SECRET WRITER: From Drug Dealer To Redemption, My Story

Growing up as an immigrant teenager in Long Island, New York wasn't easy, especially because I had left my homeland behind and took on the new journey of life that my parents were preparing me for.

One of the first problems I had to face was the language barrier which as the days went by, it started to become easier for me to learn to communicate with others besides using sign language trying to get a point across. I was humiliated by people that spoke the same language as me but didn’t want to speak it, simply because they felt superior for knowing English and didn’t give two shits about just another Latino in the bunch.

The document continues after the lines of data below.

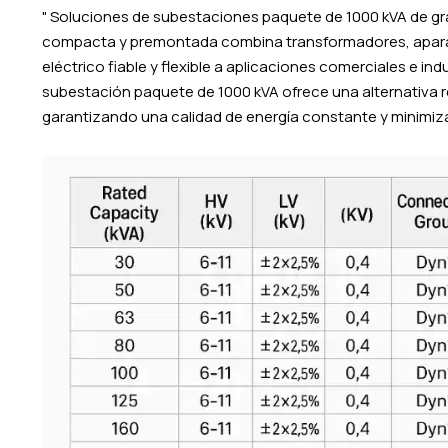
" Soluciones de subestaciones paquete de 1000 kVA de gra
compacta y premontada combina transformadores, aparam
eléctrico fiable y flexible a aplicaciones comerciales e ind
subestación paquete de 1000 kVA ofrece una alternativa r
garantizando una calidad de energía constante y minimiza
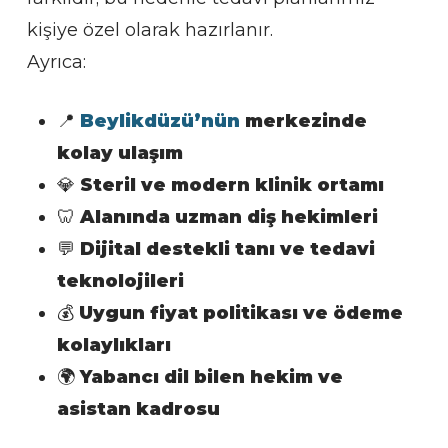
kişiye özel olarak hazırlanır.
Ayrıca:
📍
Beylikdüzü’nün
merkezinde
kolay ulaşım
💎
Steril ve modern klinik ortamı
🦷
Alanında uzman diş hekimleri
💬
Dijital destekli tanı ve tedavi
teknolojileri
💰
Uygun fiyat politikası ve ödeme
kolaylıkları
🌍
Yabancı dil bilen hekim ve
asistan kadrosu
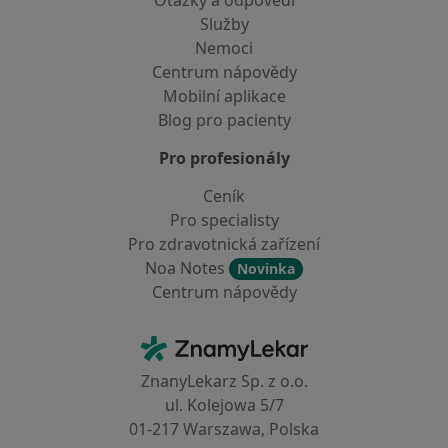
Služby
Nemoci
Centrum nápovědy
Mobilní aplikace
Blog pro pacienty
Pro profesionály
Ceník
Pro specialisty
Pro zdravotnická zařízení
Noa Notes
Novinka
Centrum nápovědy
Kontakt
ZnamyLekar - Hlavní stránka
ZnanyLekarz Sp. z o.o.
ul. Kolejowa 5/7
01-217 Warszawa, Polska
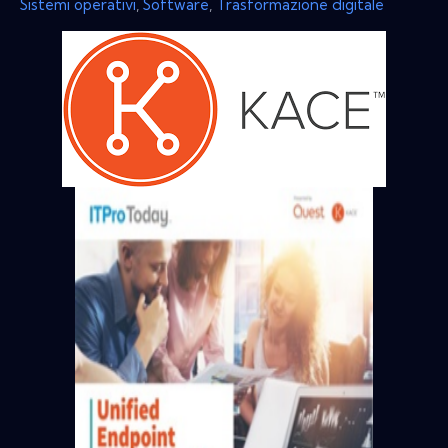
Sistemi operativi
,
Software
,
Trasformazione digitale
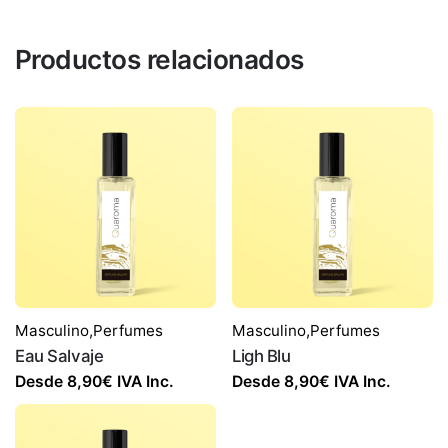
Productos relacionados
Masculino
,
Perfumes
Masculino
,
Perfumes
Eau Salvaje
Ligh Blu
Desde
8,90
€
IVA Inc.
Desde
8,90
€
IVA Inc.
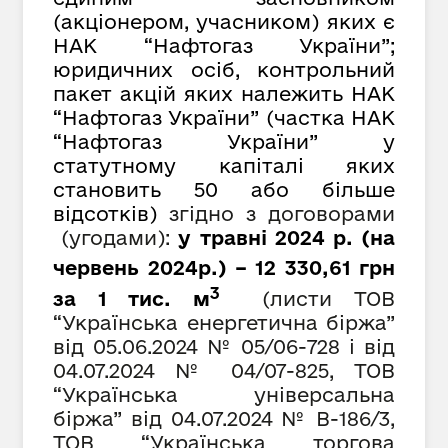
(акціонером, учасником) яких є
НАК “Нафтогаз України”;
юридичних осіб, контрольний
пакет акцій яких належить НАК
“Нафтогаз України” (частка НАК
“Нафтогаз України” у
статутному капіталі яких
становить 50 або більше
відсотків)
згідно з договорами
(угодами):
у травні 2024 р. (на
червень 2024р.) – 12 330,61
грн
3
за 1 тис. м
(листи ТОВ
“Українська енергетична біржа”
від 05.06.2024 № 05/06-728 і від
04
.07.2024 №
04/07-825, ТОВ
“Українська універсальна
біржа” від 04.07.2024 № В-186/3,
ТОВ “Українська торгова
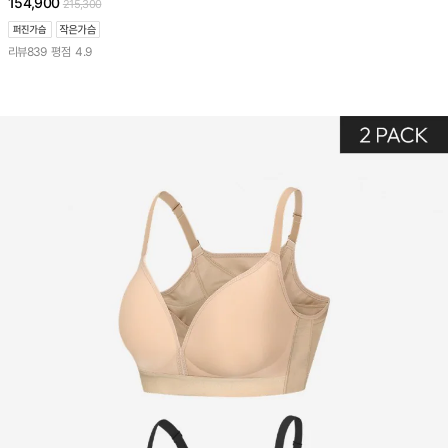
154,900
215,300
리뷰
839
평점
4.9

This made me set a goal to keep getting better and better at the language by listening, reading and writing everyday trying to improve my communication skills and after 6 months of arriving in the US I was already speaking to my classmates and a year later competing in a spelling bee contest in 8th grade which I took home 2nd place. Unfortunately this also gave me the opportunity to mingle with the wrong crowd of people and I was introduced to the drug game.

I tried weed and alcohol for the first time when I was about to turn 13 years old just to look "cool" and try to fit in with the rest of the crew because I didn’t want to be left out or experiencing the feeling of humiliation like it had happened a few years before. Besides consuming drugs, I was now involved in the distribution of narcotics, not a big time drug dealer or a Capo but I was making 600 USD a week at the age of 15 in school.

This money ambition had driven me to this point and unfortunately I loved every emotion that my body felt every time I was cashing money into my pockets but not reflecting upon the harm I was doing to other people. In school I was never very disciplined and was about to drop out but I had clear that education was very necessary to learn how to make more money and a couple of years later at the age of 17, almost getting done with high school I got introduced to cocaine and a new business strategy to earn more money.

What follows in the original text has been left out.